La commande lui avait été faite par une dame, deux jours plus tôt. Après avoir essuyé une avalanche d’injures, il sera traité de « diviseur » et « d’incitateur à la violence » avant de voir, séance tenante, tout son matériel, ordinateurs, machines d’impression, cassé à coups de matraque. Le bureau est sens dessus dessous, Tijan, 35 ans, est conduit manu militari dans un véhicule tout-terrain noir sans immatriculation. Trois de ses employés sont embarqués avec lui.
« Ton nom t’amènera de sérieux ennuis ! »
« Dans un premier temps, les militaires ont dit qu’ils allaient nous amener à la State House [la résidence présidentielle] devant le président Jammeh, mais j’ai pu entendre quelqu’un leur dire au téléphone qu’il recevait à l’instant une délégation du président de la Mauritanie », explique Tijan. Le chef de l’Etat mauritanien Mohamed Ould Abdel Aziz tentait une ultime médiation pour convaincre Yahya Jammeh, battu à la présidentielle du 1er décembre 2016 mais qui s’accrochait au pouvoir, de quitter le pays pour éviter une intervention imminente des forces de la Cédéao massées aux frontières gambiennes.
Les soldats changent alors de destination pour se rendre dans les locaux de la NIA, la police secrète redoutée, à quelques jets de pierre de la Cour suprême de Banjul.
« Tout le long du chemin, j’ai reçu des coups de matraque et des gifles d’une violence rare », raconte Tijan, qui en porte encore les stigmates à l’œil gauche. Lorsque les soldats lui ont demandé son nom de famille, il a répondu « Barrow », de quoi provoquer leur colère. Car c’est aussi celui du président élu, Adama Barrow, sans qu’il y ait de liens de parenté entre eux. « Ton nom t’amènera de sérieux ennuis, maudits soyez-vous ! », lui jette en pleine figure un soldat avant que les coups de matraques ne fusent davantage.

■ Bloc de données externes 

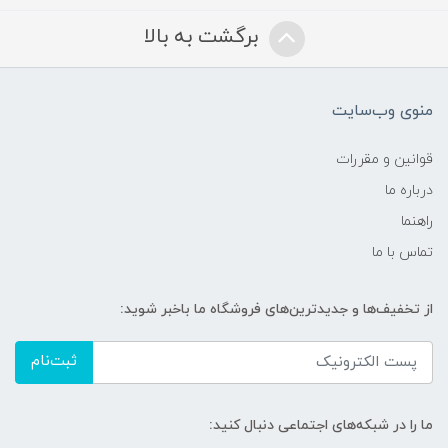
برگشت به بالا
منوی وب‌سایت
قوانین و مقررات
درباره ما
راهنما
تماس با ما
از تخفیف‌ها و جدیدترین‌های فروشگاه ما باخبر شوید:
ثبت‌نام
ما را در شبکه‌های اجتماعی دنبال کنید: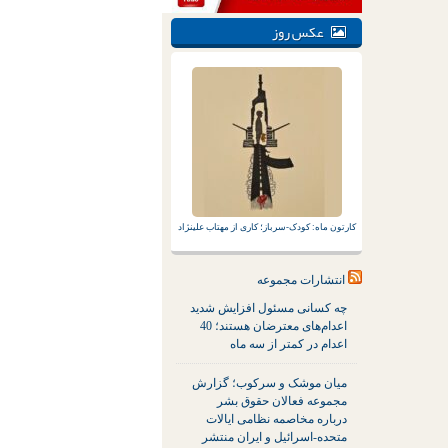
عکس روز
کارتون ماه: کودک-سرباز؛ کاری از مهتاب علینژاد
انتشارات مجموعه
چه کسانی مسئول افزایش شدید
اعدام‌های معترضان هستند؛ 40
اعدام در کمتر از سه ماه
میان موشک و سرکوب؛ گزارش
مجموعه فعالان حقوق بشر
درباره مخاصمه نظامی ایالات
متحده-اسرائیل و ایران منتشر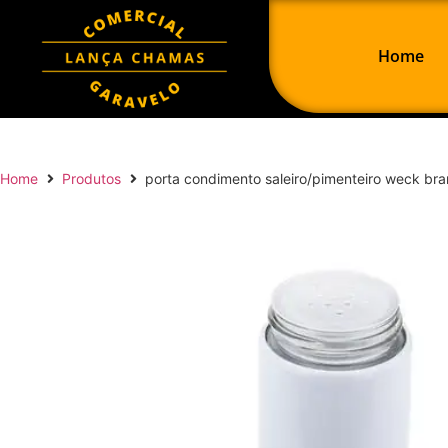
Home
Home
Produtos
porta condimento saleiro/pimenteiro weck br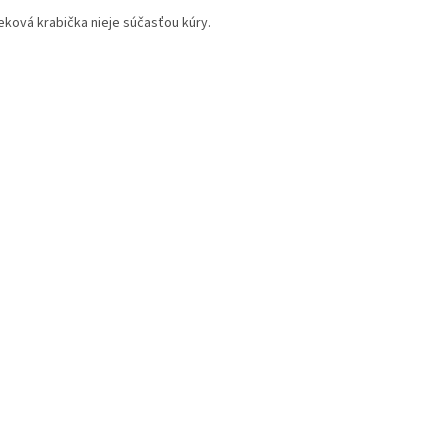
eková krabička nieje súčasťou kúry.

A 19 heures, les portes de la NIA avec leur charge de terreur et de torture se referment sur les jeunes sérigraphes. « Nous étions cinq dans une cellule infestée de moustiques, très sale, recevant une nourriture de très mauvaise qualité », raconte le trio. Dans les geôles de la NIA, Tijan et ses camarades tombent sur des personnalités : Sarjo Jallow, ancien ministre et ancien ambassadeur gambien auprès de l’Union africaine ; Lang Jabie, millionnaire gambien ayant mis plusieurs véhicules à la disposition de la coalition victorieuse de la présidentielle ; Bacary Fatty, journaliste à la télévision nationale.
« Libérés en catimini »
La NIA, terrible police secrète du régime Jammeh, est devenue tristement célèbre en pratiquant la torture et les exécutions extra-judiciaires pour casser la liberté d’expression en Gambie et détruire dans l’œuf toute opposition.

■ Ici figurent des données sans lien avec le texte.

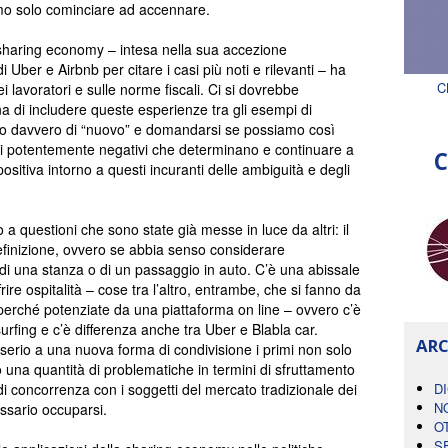
amo solo cominciare ad accennare.
 sharing economy – intesa nella sua accezione
Uber e Airbnb per citare i casi più noti e rilevanti – ha
C
 dei lavoratori e sulle norme fiscali. Ci si dovrebbe
 di includere queste esperienze tra gli esempi di
no davvero di “nuovo” e domandarsi se possiamo così
ti potentemente negativi che determinano e continuare a
C
ositiva intorno a questi incuranti delle ambiguità e degli
o a questioni che sono state già messe in luce da altri: il
efinizione, ovvero se abbia senso considerare
 di una stanza o di un passaggio in auto. C’è una abissale
ffrire ospitalità – cose tra l’altro, entrambe, che si fanno da
perché potenziate da una piattaforma on line – ovvero c’è
surfing e c’è differenza anche tra Uber e Blabla car.
ARC
serio a una nuova forma di condivisione i primi non solo
na quantità di problematiche in termini di sfruttamento
 di concorrenza con i soggetti del mercato tradizionale dei
D
N
essario occuparsi.
O
S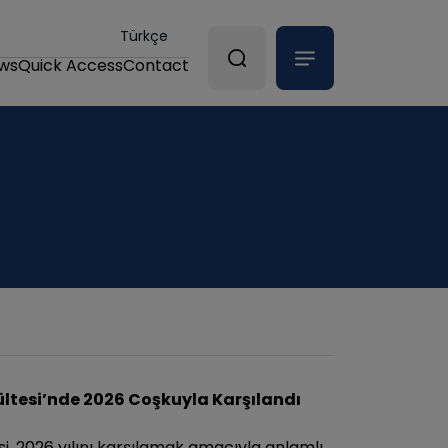
Türkçe
ws
Quick Access
Contact
kültesi’nde 2026 Coşkuyla Karşılandı
esi, 2026 yılını karşılamak amacıyla anlamlı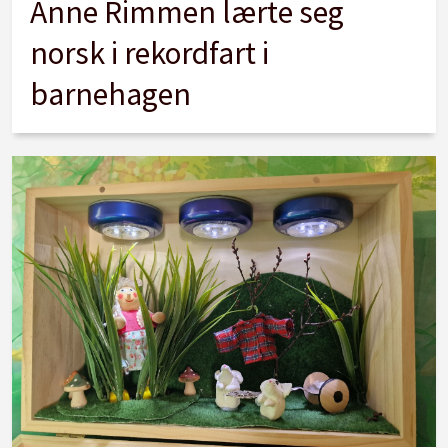
Anne Rimmen lærte seg
norsk i rekordfart i
barnehagen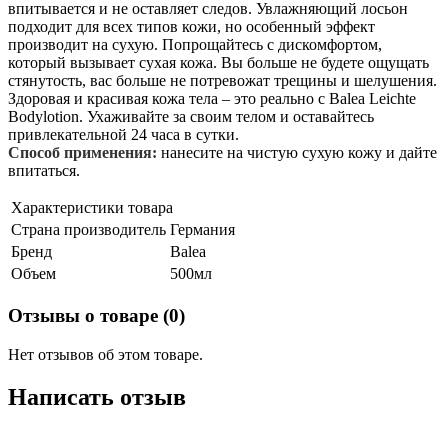
впитывается и не оставляет следов. Увлажняющий лосьон
подходит для всех типов кожи, но особенный эффект
производит на сухую. Попрощайтесь с дискомфортом,
который вызывает сухая кожа. Вы больше не будете ощущать
стянутость, вас больше не потревожат трещины и шелушения.
Здоровая и красивая кожа тела – это реально с Balea Leichte
Bodylotion. Ухаживайте за своим телом и оставайтесь
привлекательной 24 часа в сутки.
Способ применения:
нанесите на чистую сухую кожу и дайте
впитаться.
Характеристики товара
Страна производитель
Германия
Бренд
Balea
Объем
500мл
Отзывы о товаре (0)
Нет отзывов об этом товаре.
Написать отзыв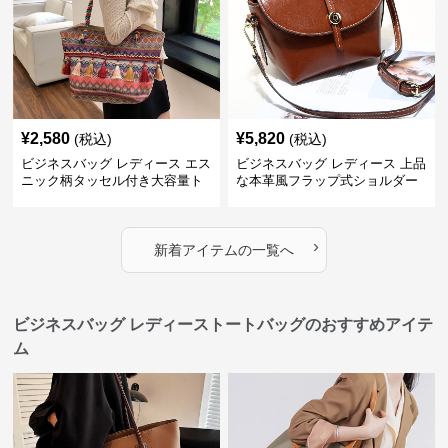
¥
2,580
¥
5,820
(税込)
(税込)
ビジネスバッグ レディース エス
ビジネスバッグ レディース 上品
ニック柄タッセル付き大容量ト
な本革風フラップ式ショルダー
ートバッグ
バッグ
›
新着アイテムの一覧へ
ビジネスバッグ レディーストートバッグのおすすめアイテ
ム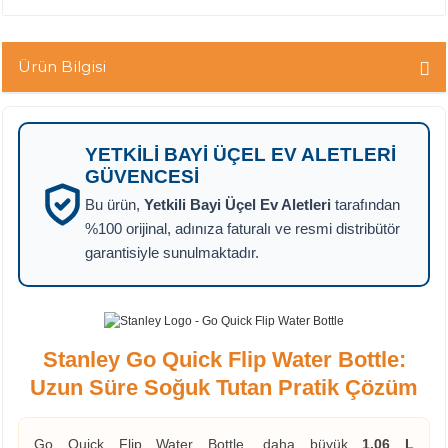
Ürün Bilgisi
YETKILI BAYI ÜÇEL EV ALETLERI
GÜVENCESI
Bu ürün,
Yetkili Bayi Üçel Ev Aletleri
tarafından
%100 orijinal, adınıza faturalı ve resmi distribütör
garantisiyle sunulmaktadır.
Stanley Go Quick Flip Water Bottle:
Uzun Süre Soğuk Tutan Pratik Çözüm
Go Quick Flip Water Bottle, daha büyük
1.06 L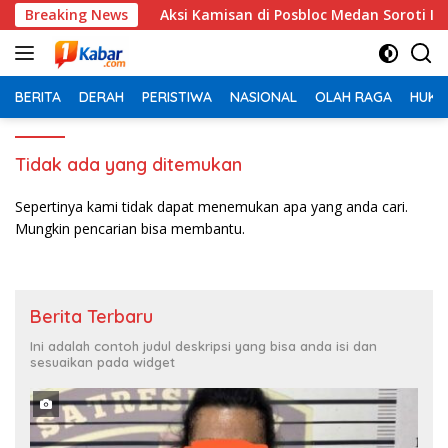
Langsung
i
Breaking News
Aksi Kamisan di Posbloc Medan Soroti Isu HAM, Suprem
ke
konten
BERITA
DERAH
PERISTIWA
NASIONAL
OLAH RAGA
HUKU
Tidak ada yang ditemukan
Sepertinya kami tidak dapat menemukan apa yang anda cari.
Mungkin pencarian bisa membantu.
Berita Terbaru
Ini adalah contoh judul deskripsi yang bisa anda isi dan
sesuaikan pada widget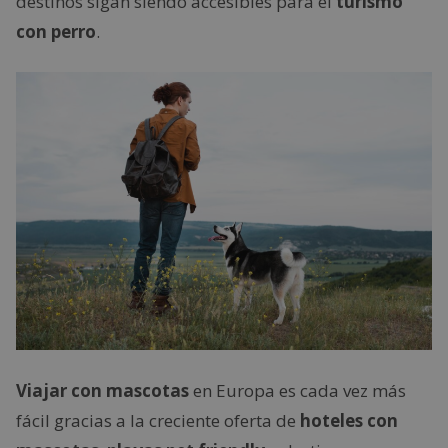
destinos sigan siendo accesibles para el
turismo
con perro
.
Viajar con mascotas
en Europa es cada vez más
fácil gracias a la creciente oferta de
hoteles con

Samedi, après trois jours de détention, alors que le pays retient son souffle dans l’attente du départ du président Jammeh qui a annoncé dans la nuit qu’il renonçait au pouvoir en remerciant « tous les Gambiens », la NIA vide ses cellules en catimini. « Nous avons tous été libérés vers midi car nous devenions des prisonniers trop encombrants, refusant la nourriture et défiant l’autorité après la prestation de serment, jeudi, d’Adama Barrow, qu’on a pu suivre sur un téléviseur au fond d’un couloir », raconte Tijan.
Le retour à l’atelier de Pipeline est un choc. Tout est détruit, plusieurs commandes ont disparu, au total 400 tee-shirts et 14 000 dalasis (environ 400 euros). « C’est dix ans de travail qui ont été effacés, souffle le sérigraphe les larmes aux yeux. Cet atelier, c’était mon gagne-pain, c’était toute ma vie ainsi que celle de mes employés. »
Yahya Jammeh a quitté la Gambie après vingt-deux ans de pouvoir exercé d’une main de fer. Mais Tijan et ses employés sont désormais au chômage. Tout est à refaire.